Pixel coordinate grounding data:
------------------------------------------------

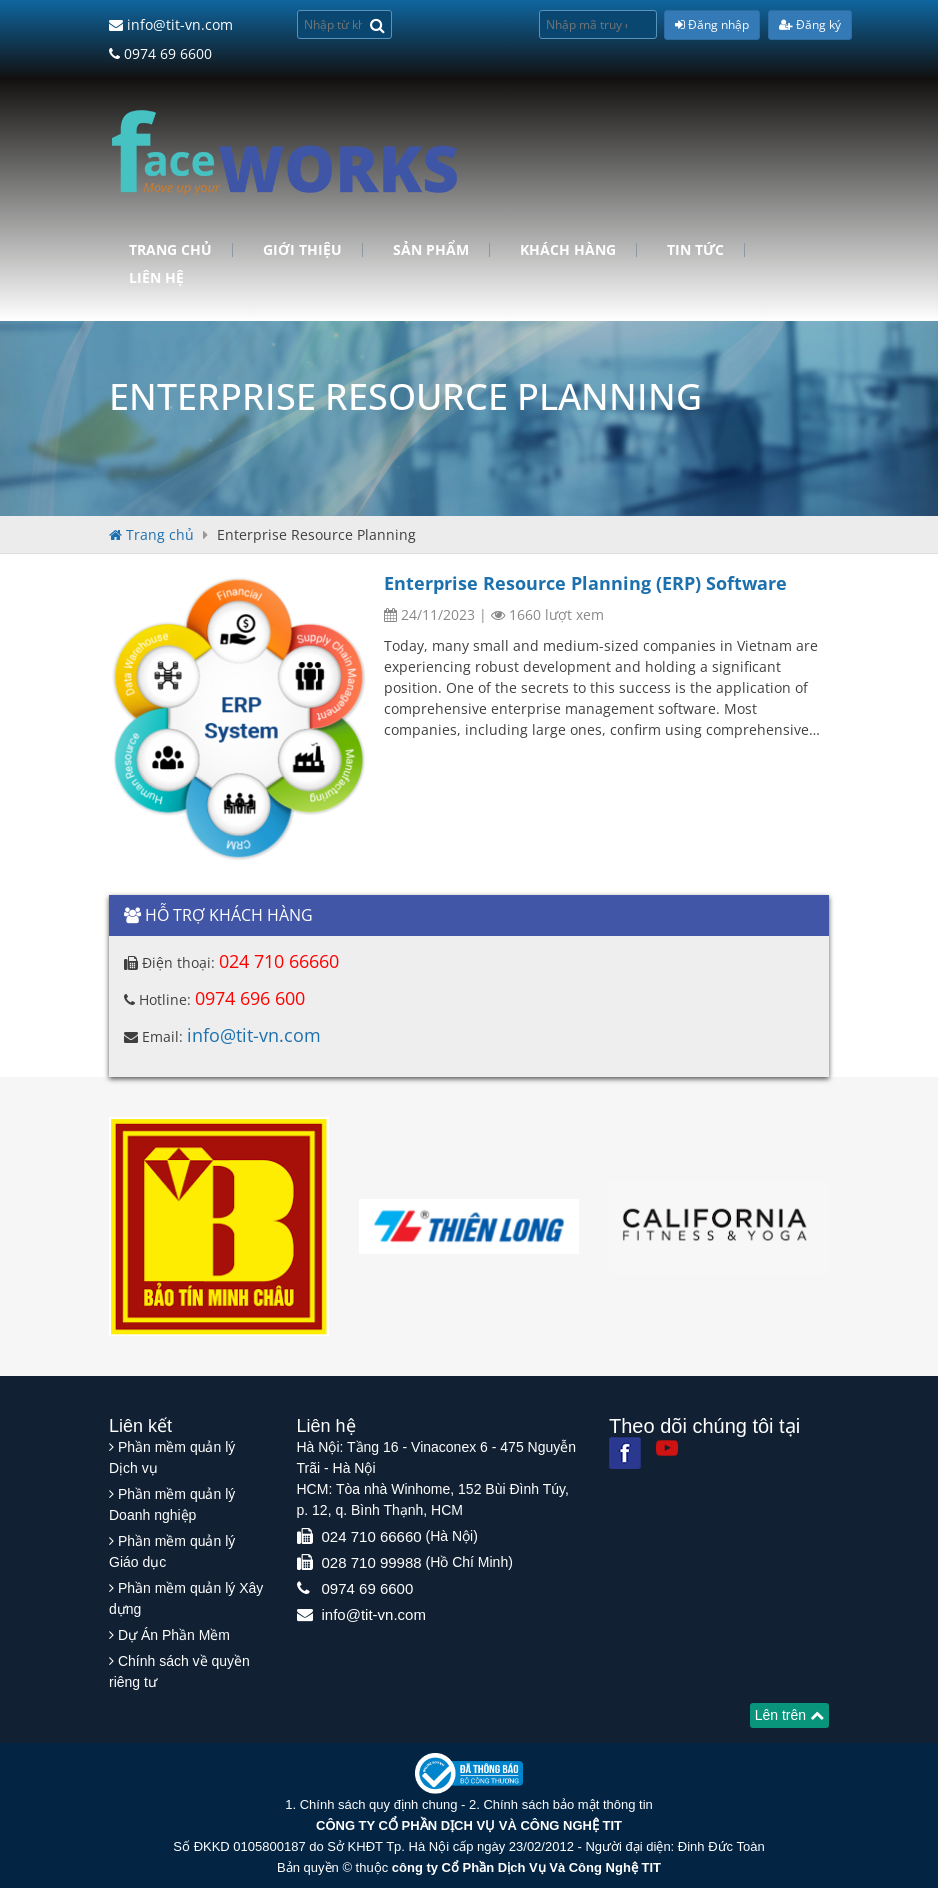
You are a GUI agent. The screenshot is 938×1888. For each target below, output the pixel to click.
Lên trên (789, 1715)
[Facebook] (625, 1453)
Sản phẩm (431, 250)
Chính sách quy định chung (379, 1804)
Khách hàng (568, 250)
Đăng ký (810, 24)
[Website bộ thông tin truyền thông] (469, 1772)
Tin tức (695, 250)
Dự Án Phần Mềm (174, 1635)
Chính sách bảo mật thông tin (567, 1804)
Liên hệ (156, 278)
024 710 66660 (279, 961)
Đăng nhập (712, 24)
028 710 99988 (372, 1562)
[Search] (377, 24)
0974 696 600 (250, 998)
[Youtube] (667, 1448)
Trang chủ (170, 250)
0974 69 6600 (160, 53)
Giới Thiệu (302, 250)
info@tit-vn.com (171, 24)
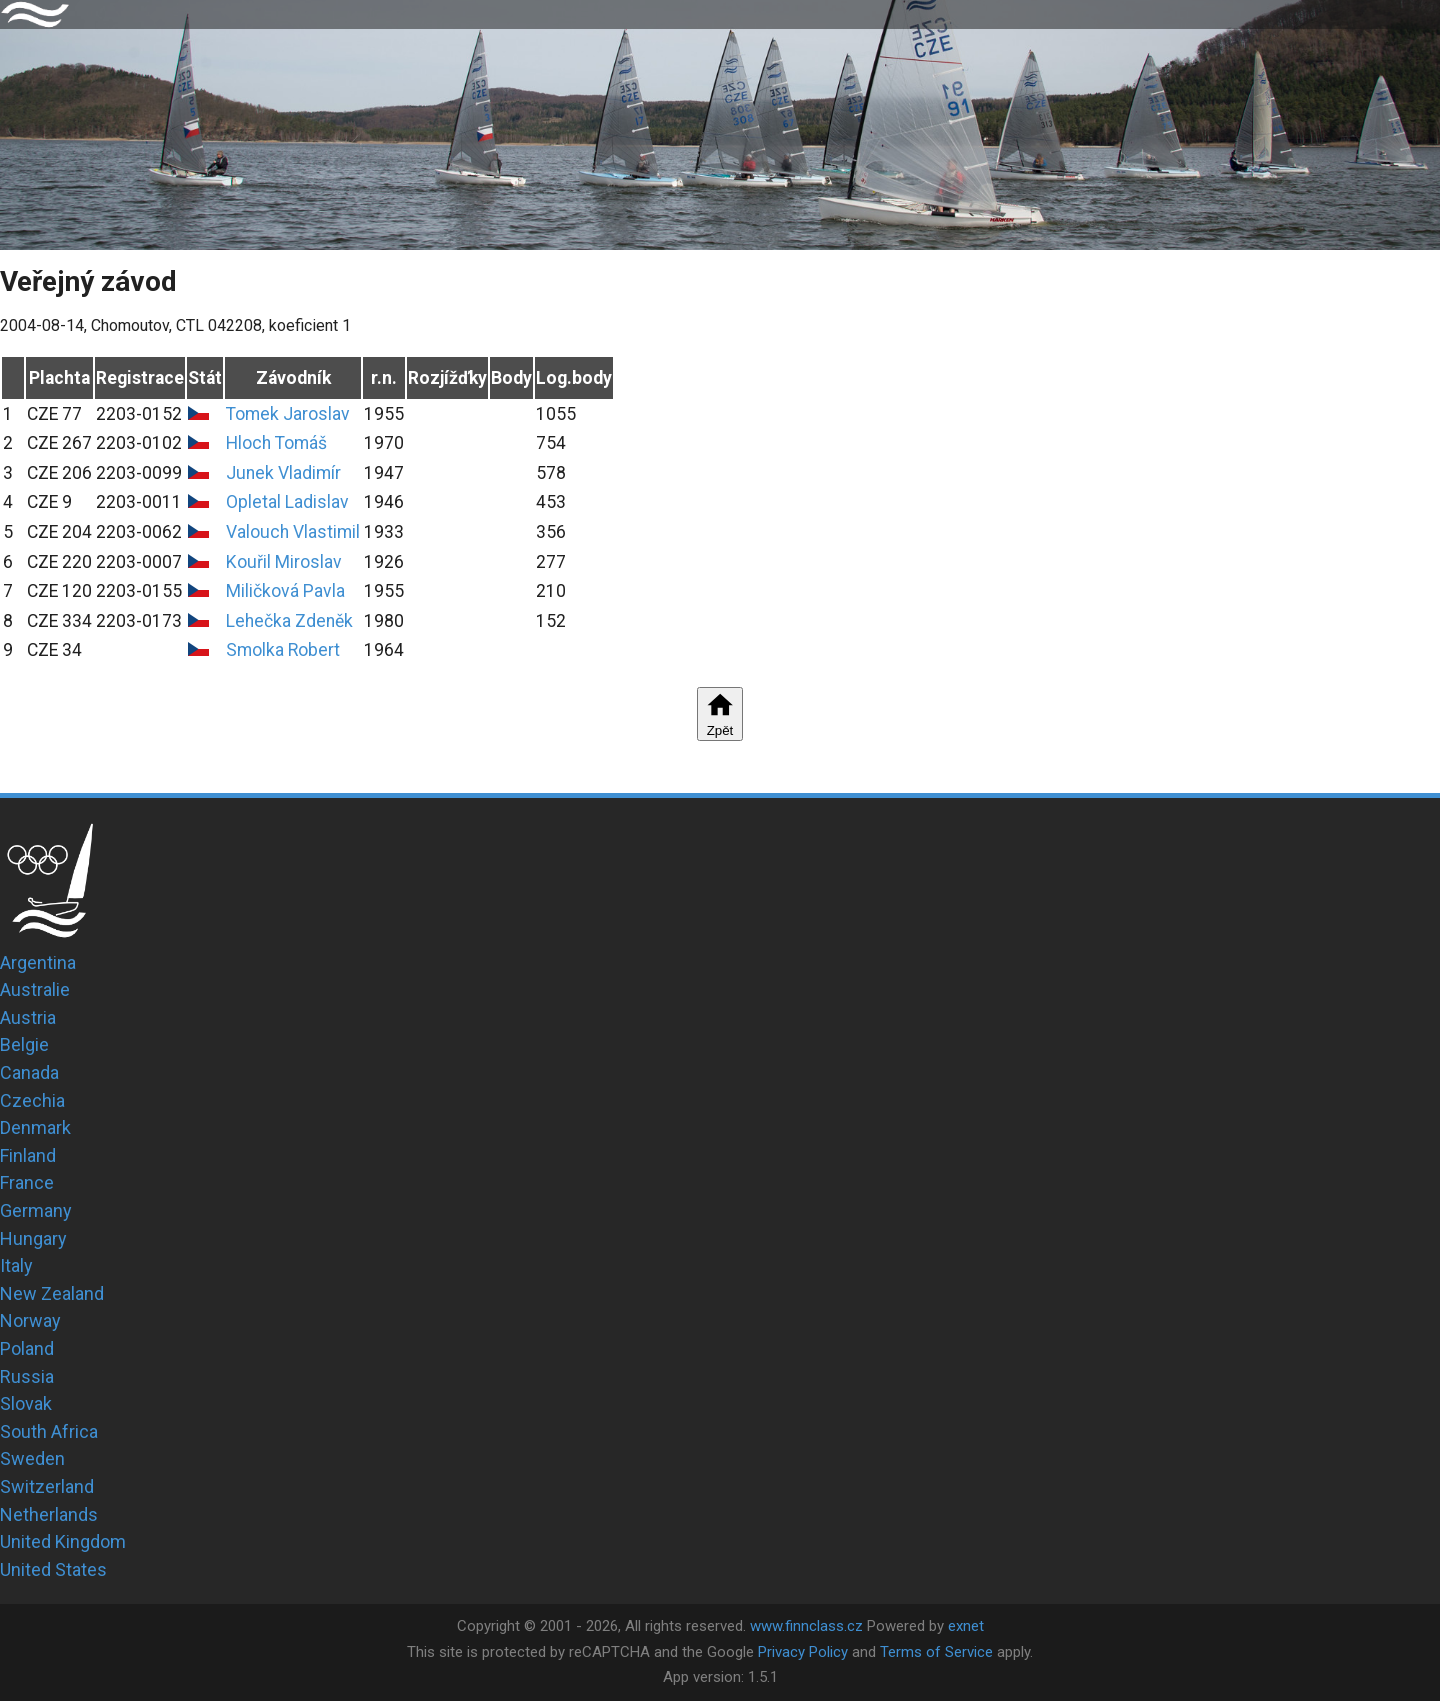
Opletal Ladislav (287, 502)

------------------------------------------------

Look for the string "Chính" in the records, and copy every line where it is found.

→ **Exercise response**:
Chính sách quy định chung (379, 1804)
Chính sách bảo mật thông tin (567, 1804)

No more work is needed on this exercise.